> Assignment:
Using the records below, write out again exactly the lines that begin at the line containing "Kısık Ateş Akademi" and end at the line containing "portakal sos tarifi nasıl yapılır?", and no other lines.
---------- The data ----------
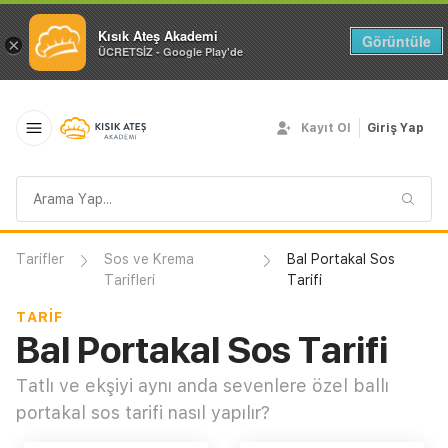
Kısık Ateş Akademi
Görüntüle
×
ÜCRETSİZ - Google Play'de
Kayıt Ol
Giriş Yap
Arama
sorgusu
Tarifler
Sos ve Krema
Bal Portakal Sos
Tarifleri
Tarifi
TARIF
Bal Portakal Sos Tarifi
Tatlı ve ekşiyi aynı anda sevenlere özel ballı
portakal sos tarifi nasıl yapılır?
----------
---------- The data ----------
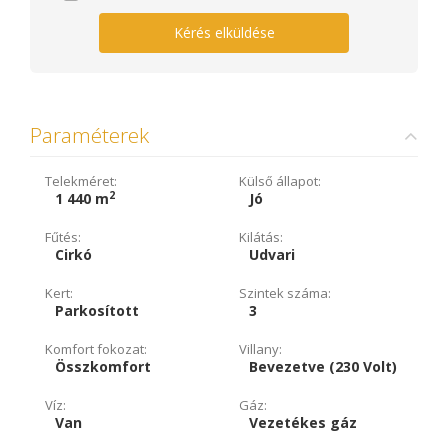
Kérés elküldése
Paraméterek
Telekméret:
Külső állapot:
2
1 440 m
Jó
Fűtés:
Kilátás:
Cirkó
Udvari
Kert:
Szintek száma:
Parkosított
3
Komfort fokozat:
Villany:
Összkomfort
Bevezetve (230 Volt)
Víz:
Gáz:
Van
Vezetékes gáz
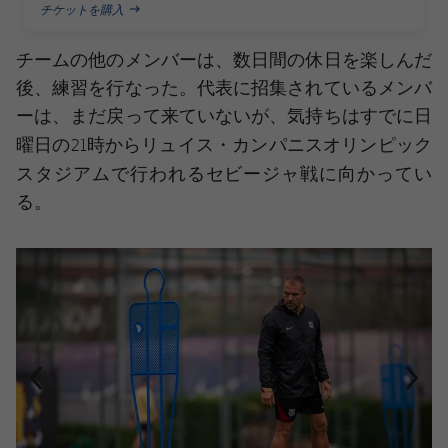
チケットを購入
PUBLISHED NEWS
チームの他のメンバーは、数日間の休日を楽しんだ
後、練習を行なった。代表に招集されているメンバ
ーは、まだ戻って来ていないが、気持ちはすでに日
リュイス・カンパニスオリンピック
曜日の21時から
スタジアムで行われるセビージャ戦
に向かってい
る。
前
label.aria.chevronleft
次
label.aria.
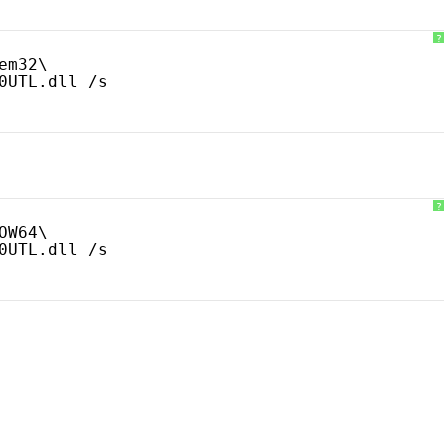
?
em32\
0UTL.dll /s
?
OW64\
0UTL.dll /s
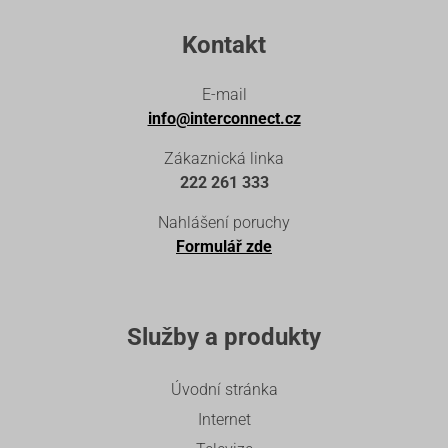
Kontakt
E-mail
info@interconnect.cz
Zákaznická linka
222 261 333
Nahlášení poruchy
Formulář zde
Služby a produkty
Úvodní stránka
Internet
----------
> Solution:
Kısık Ateş Akademi
Görüntüle
×
ÜCRETSİZ - Google Play'de
Kayıt Ol
Giriş Yap
Arama
sorgusu
Tarifler
Sos ve Krema
Bal Portakal Sos
Tarifleri
Tarifi
TARIF
Bal Portakal Sos Tarifi
Tatlı ve ekşiyi aynı anda sevenlere özel ballı
portakal sos tarifi nasıl yapılır?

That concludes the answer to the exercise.